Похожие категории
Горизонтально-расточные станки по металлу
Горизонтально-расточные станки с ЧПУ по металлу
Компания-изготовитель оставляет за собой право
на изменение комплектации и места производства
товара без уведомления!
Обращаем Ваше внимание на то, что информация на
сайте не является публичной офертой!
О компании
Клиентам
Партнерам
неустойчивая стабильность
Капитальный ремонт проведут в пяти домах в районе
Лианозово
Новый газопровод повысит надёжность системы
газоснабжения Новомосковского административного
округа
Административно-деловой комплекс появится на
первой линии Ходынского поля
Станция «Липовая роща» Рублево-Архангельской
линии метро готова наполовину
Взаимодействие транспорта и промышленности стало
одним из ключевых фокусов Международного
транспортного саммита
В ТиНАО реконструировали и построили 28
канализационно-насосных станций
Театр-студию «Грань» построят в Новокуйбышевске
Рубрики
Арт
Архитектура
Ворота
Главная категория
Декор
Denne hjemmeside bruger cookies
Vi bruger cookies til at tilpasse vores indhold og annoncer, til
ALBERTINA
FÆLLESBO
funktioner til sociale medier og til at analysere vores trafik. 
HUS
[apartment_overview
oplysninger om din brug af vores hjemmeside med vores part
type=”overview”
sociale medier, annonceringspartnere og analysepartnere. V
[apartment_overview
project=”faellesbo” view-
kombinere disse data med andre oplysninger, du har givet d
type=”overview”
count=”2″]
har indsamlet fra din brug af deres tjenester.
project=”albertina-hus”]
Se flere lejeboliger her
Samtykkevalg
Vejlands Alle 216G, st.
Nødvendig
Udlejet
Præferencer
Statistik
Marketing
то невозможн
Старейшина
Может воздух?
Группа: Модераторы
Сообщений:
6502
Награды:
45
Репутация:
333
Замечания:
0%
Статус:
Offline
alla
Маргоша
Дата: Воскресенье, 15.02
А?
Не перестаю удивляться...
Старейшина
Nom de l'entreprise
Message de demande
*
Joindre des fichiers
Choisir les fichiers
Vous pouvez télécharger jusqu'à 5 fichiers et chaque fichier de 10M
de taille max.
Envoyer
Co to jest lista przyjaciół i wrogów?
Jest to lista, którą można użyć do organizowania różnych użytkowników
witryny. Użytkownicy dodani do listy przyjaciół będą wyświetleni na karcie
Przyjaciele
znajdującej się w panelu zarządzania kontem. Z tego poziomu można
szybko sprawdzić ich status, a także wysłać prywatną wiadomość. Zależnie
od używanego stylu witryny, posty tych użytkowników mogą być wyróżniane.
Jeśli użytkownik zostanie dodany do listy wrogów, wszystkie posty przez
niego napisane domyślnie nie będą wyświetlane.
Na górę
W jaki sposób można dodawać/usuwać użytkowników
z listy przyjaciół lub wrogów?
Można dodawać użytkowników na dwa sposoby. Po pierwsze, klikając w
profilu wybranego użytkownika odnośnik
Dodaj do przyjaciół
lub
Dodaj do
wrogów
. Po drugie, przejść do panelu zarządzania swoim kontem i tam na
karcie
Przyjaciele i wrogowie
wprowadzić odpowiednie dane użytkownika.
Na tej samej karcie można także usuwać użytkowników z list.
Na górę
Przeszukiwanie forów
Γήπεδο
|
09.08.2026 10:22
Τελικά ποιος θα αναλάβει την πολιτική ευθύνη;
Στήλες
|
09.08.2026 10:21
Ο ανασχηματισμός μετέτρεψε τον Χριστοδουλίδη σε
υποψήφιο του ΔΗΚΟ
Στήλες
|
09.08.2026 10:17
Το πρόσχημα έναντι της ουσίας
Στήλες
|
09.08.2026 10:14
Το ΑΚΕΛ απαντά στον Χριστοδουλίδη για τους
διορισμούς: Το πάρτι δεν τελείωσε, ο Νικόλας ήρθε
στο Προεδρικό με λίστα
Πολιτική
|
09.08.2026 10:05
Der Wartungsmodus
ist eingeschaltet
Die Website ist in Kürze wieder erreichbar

--

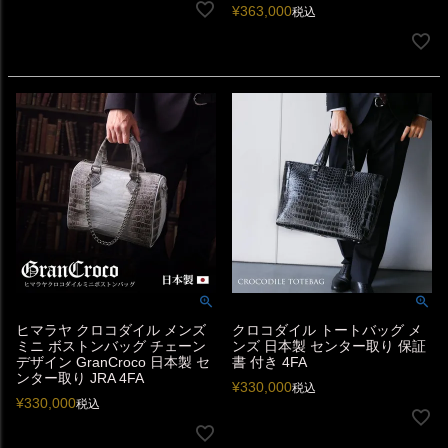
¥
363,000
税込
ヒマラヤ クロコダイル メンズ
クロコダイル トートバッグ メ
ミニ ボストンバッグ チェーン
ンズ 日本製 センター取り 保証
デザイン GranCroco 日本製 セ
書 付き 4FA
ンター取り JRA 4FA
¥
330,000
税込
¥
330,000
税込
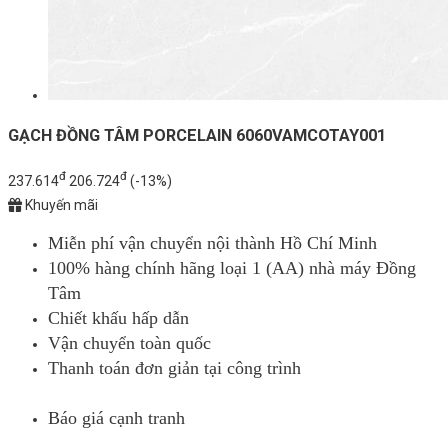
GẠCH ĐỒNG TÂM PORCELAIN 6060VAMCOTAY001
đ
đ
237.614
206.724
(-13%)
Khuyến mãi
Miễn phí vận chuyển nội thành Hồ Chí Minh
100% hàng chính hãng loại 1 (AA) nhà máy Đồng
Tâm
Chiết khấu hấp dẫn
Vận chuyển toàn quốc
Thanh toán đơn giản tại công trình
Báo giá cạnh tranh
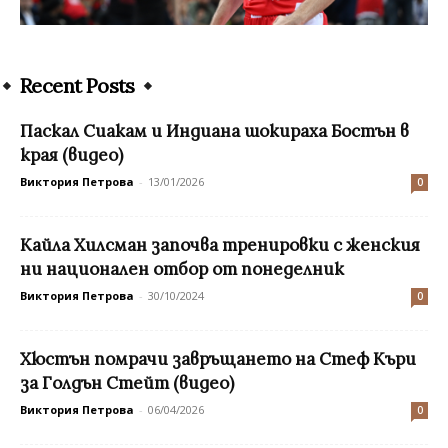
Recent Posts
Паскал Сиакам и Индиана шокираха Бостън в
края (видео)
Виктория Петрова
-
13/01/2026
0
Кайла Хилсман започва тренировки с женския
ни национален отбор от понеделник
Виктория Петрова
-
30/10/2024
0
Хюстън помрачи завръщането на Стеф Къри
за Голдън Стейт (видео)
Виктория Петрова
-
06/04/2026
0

==

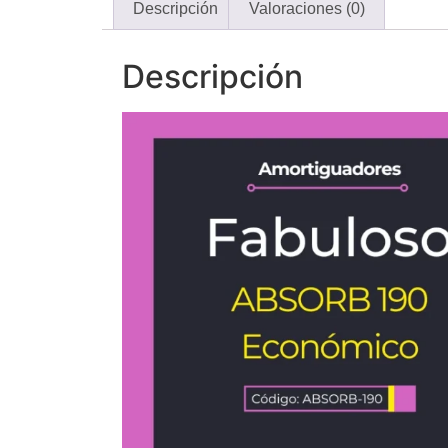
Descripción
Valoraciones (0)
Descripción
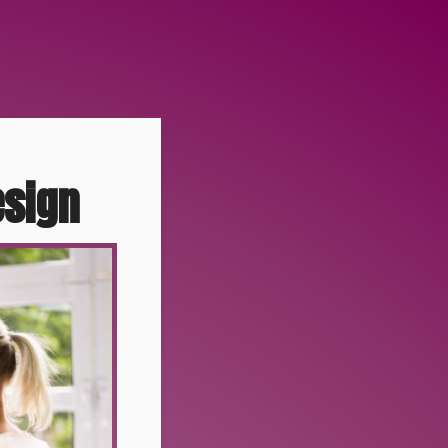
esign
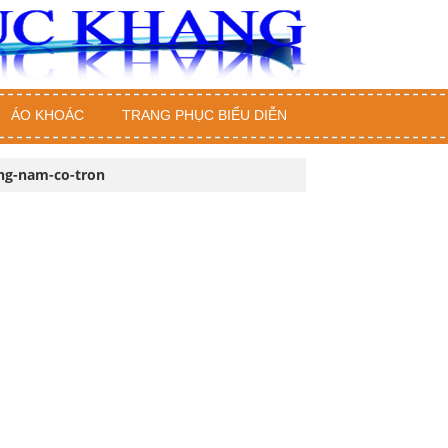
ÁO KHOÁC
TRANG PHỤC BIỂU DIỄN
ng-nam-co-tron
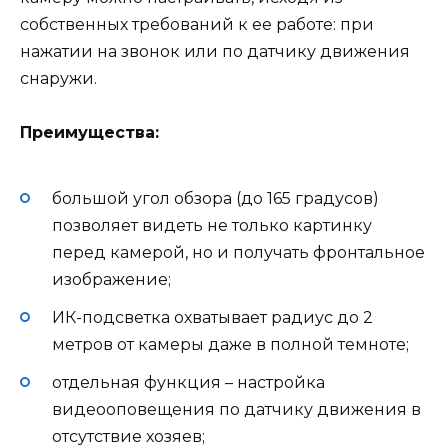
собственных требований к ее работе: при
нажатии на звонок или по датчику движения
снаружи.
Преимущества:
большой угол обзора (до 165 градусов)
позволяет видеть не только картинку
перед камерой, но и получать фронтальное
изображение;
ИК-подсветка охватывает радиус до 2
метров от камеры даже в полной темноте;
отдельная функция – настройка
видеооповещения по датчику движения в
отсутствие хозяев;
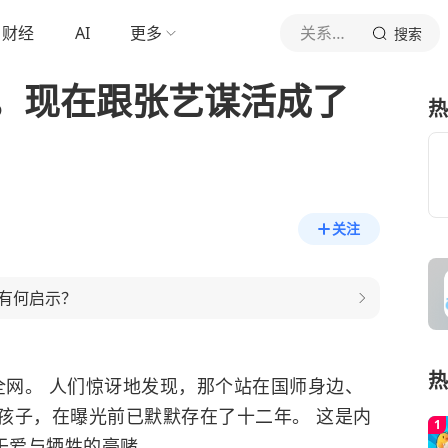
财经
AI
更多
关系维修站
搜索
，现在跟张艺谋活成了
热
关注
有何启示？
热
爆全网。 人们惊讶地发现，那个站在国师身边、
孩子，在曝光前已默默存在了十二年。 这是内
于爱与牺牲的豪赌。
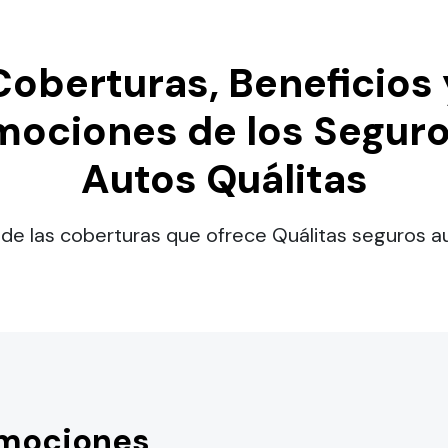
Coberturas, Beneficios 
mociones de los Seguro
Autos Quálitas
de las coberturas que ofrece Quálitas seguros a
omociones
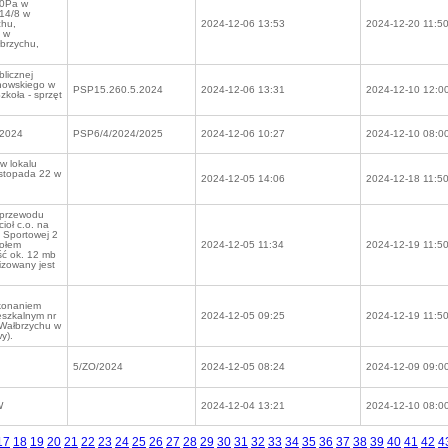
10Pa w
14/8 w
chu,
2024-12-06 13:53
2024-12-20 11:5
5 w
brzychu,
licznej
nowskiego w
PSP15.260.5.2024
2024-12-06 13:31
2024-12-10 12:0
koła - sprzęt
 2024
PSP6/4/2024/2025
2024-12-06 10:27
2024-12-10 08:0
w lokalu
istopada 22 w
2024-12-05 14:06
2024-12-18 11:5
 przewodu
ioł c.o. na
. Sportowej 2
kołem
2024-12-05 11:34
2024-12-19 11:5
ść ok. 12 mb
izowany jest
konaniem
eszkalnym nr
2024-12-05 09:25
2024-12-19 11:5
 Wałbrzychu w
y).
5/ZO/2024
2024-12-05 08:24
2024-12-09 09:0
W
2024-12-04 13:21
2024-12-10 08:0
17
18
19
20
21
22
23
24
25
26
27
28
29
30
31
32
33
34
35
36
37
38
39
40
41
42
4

- **EXERCISE**: Every line that contains "zarządzania" should be copied out of the data.

- **RESPONSE BOX**:
znajdującej się w panelu zarządzania kontem. Z tego poziomu można
. Po drugie, przejść do panelu zarządzania swoim kontem i tam na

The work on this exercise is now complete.